Author:
Jessica Dodd

Hey, everyone! I’m Jessica, the founder behind The Hook Nook, and I REALLY like to make pretty things. The Hook Nook is my corner of the world where I am able to share myself, in all capacities. Thank you for being here - I appreciate you!

Let me reintroduce myself :)

The Hook Nook
5/19/2026

Ohhhhhh man. Hi. Hello. How's it going?!

The last handful of years have been quite the journey, let me tell you. And finally... I think I'm back to myself. Over the last several years I've gotten glimpses when she's popped in momentarily every few months, but primarily I've been living in fight or flight and have been managing life in each moment that it brings, unable to expand outward. However, that "solitude" led me through all kinds of paths in self-discovery. I needed it. So badly. Life had completely gotten away from me for a long time and I was in automatic mode in an environment that I thought felt safe, but my nervous system screamed otherwise. It's been HARD work to get here today with a LOT of failures along the way.

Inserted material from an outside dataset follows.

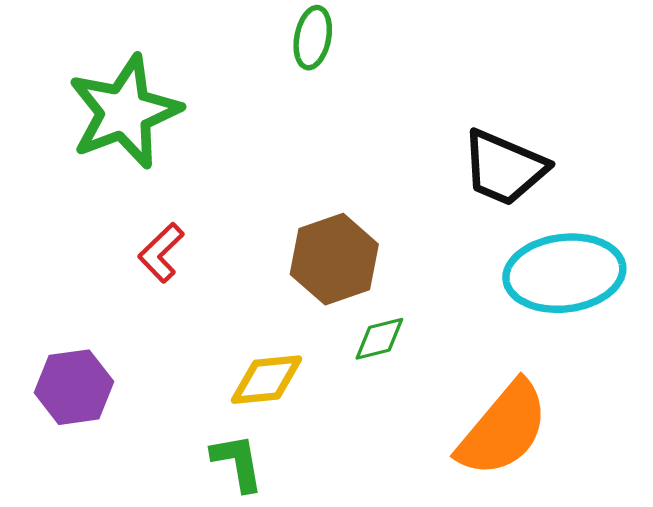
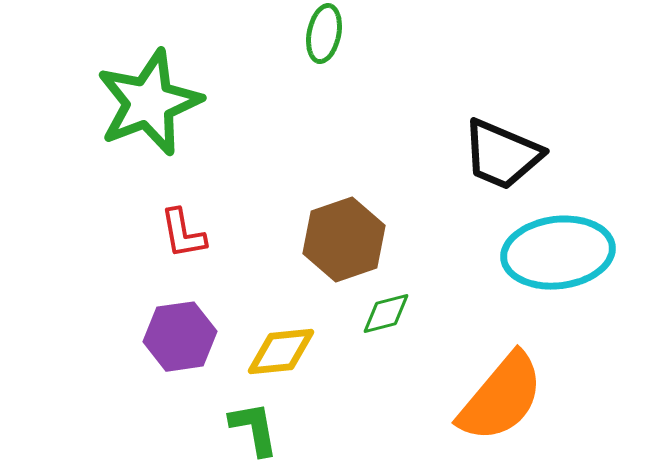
red L-shape: (161, 253) -> (183, 234), turned -56
purple hexagon: (74, 387) -> (180, 337), moved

Over the last few years, I have dealt with familial death (including my Nana that passed on my daughter's birthday, three weeks before my newest was born, that many of you "met" online years ago, and I have tattooed on my forearm). I've been through the wringer, and I struggled, and I failed, and I'm here to share it all. Well, most of it anyway. That's one thing I have learned to value in a new way - living a private life. So many of you have been around for over a decade watching my story unfold and being able to update you feels necessary and I'm excited to share the goodness I get to live in each day now. But, some things are dark and painful and were out of my control and are not what I want to narrate my reality with.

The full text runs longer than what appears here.